Gérald Papy

Mali : une opération nécessaire mais aux objectifs mal définis

Gérald Papy Rédacteur en chef adjoint

L’offensive des groupes islamistes vers le sud du pays a précipité l’opération militaire et forcé un engagement plus direct de la France. Mais à force de ne pas mieux préciser ses objectifs, Paris s’expose à terme aux critiques.

Souvent décrié pour sa couardise supposée, le président français François Hollande a surpris les observateurs en ordonnant l’ « opération Serval » d’appui à l’armée de Bamako dans la reconquête du nord du Mali dirigé depuis mars 2012 par des groupes islamistes.

La résolution 2085 du Conseil de sécurité, adoptée le 20 décembre 2012, autorisait, la Mission internationale de soutien au Mali (Misma), composée de forces africaines, à « aider les autorités maliennes à reprendre les zones du nord de son territoire qui sont contrôlées par des groupes armés terroristes et extrémistes ». Mais c’est plutôt sur l’article 51 de la Charte des Nations unies qui reconnaît « le droit national de légitime défense, individuelle et collective » et sur l’appel à l’aide du gouvernement malien que Paris a fondé son action.

Il y avait en effet urgence. La Misma ne projetait d’intervenir sur le terrain que dans plusieurs mois après un long travail de formation de l’armée malienne (3 000 hommes seulement) pour lequel la Belgique avait été sollicitée aux côtés d’autres pays européens. L’offensive, la semaine dernière, des groupes islamistes sur la ville de Konna, verrou stratégique pour la conquête du sud du pays, a fini de convaincre les autorités françaises de l’urgence d’activer un « plan B ». Les islamistes, qui n’avaient sans doute pas mesuré l’ampleur de la réaction française, risquent de regretter leur coup de poker.
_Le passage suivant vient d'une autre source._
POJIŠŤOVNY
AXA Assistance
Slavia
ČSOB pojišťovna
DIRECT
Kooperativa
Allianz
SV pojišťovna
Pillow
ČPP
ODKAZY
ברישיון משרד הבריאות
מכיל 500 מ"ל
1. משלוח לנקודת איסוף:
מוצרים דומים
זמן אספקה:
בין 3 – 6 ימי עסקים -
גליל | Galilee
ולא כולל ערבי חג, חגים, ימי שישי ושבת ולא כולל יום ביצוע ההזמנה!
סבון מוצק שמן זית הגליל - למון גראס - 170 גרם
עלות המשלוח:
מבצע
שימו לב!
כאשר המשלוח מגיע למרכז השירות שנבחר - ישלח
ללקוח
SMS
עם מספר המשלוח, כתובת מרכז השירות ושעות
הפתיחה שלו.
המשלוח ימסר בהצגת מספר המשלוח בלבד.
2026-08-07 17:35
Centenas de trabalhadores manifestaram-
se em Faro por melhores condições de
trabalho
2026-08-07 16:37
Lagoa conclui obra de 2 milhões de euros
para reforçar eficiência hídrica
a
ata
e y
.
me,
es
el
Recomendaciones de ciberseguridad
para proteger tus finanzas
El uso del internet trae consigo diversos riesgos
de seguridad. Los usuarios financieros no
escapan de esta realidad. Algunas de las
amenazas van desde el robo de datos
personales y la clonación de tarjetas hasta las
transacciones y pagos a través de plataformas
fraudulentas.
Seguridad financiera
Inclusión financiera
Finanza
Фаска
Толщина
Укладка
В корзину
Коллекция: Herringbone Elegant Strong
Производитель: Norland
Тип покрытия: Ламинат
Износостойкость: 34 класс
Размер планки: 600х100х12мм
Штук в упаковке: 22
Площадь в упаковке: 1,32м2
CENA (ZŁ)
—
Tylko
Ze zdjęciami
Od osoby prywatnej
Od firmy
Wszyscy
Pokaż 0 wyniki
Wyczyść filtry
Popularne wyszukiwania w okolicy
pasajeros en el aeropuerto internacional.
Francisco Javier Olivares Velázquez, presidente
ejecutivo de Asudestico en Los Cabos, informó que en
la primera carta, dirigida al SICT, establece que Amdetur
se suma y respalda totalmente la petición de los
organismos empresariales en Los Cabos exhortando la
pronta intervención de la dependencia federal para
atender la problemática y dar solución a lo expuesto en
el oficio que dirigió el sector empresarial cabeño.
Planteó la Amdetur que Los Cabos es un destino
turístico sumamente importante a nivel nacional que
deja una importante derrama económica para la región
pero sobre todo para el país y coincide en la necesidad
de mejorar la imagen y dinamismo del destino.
A l’aune de la menace islamiste sur la stabilité de la région, sur l’intégrité du Mali et sur le sort des ressortissants français et européens (une quinzaine de Belges résidant pour la plupart à Bamako), l’intervention française apparaît pertinente. Mais, par le flou qu’elle entretient sur ses objectifs, elle contient en elle les germes de son échec. Car que veut réellement Paris ? Stopper l’avancée des groupes islamistes (Ansar Dine, Al Qaeda au Maghreb islamique, le Mouvement pour l’unicité et le jihad en Afrique de l’Ouest, Mujao) ? Éradiquer leurs moyens d’action ? Les bouter hors du territoire ? Restaurer l’autorité de l’armée malienne sur tout le nord du pays ? Le ministre français des Affaires étrangères Laurent Fabius a précisé que l’ « opération Serval » était l’affaire de « quelques semaines », ce qui inclinerait à penser que ses objectifs sont forcément limités.

Mais quel intérêt aurait une mission qui n’écarterait pas durablement la menace de mouvements islamistes radicaux qui ont fait de la zone sahélienne leur terrain de chasse pour étendre leur idéologie fasciste moyennant, au besoin, des prises d’otages et des trafics en tout genre ?
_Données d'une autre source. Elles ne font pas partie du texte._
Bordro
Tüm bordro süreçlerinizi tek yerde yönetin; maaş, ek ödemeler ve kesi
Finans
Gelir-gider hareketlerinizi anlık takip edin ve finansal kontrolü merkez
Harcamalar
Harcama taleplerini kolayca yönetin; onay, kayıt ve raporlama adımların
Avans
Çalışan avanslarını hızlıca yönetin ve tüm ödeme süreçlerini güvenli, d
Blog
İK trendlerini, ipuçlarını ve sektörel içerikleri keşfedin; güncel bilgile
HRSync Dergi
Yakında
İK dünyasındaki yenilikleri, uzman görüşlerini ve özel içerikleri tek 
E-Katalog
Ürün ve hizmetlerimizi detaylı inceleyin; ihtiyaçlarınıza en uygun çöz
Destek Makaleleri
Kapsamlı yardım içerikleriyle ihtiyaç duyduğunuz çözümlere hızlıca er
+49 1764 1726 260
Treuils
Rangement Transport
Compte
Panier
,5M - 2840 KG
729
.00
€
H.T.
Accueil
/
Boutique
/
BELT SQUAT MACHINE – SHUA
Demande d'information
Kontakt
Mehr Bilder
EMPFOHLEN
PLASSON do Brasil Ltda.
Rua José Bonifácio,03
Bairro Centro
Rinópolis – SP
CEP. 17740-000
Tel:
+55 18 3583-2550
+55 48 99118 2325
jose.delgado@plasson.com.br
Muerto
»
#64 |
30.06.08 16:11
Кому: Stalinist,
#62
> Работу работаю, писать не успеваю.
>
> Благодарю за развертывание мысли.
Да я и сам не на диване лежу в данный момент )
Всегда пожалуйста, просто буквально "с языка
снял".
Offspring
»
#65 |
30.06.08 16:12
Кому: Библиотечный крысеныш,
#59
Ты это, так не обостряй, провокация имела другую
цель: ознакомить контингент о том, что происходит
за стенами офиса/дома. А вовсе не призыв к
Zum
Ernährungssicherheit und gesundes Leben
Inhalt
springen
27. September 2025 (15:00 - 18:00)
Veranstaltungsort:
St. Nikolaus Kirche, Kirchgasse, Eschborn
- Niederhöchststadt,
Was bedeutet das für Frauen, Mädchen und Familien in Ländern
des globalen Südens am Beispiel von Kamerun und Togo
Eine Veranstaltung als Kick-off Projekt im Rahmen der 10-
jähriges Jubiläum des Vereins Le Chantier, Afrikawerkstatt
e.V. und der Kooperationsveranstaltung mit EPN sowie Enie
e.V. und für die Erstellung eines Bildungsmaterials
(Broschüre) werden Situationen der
En décidant d’engager l’armée française sur un terrain d’action désertique particulièrement hostile et en prenant le risque d’une poussée supplémentaire d’impopularité en cas d’enlisement ou de vengeance sur les otages français détenus par Aqmi, François Hollande restera peut-être comme un président qui a fait montre d’un étonnant courage.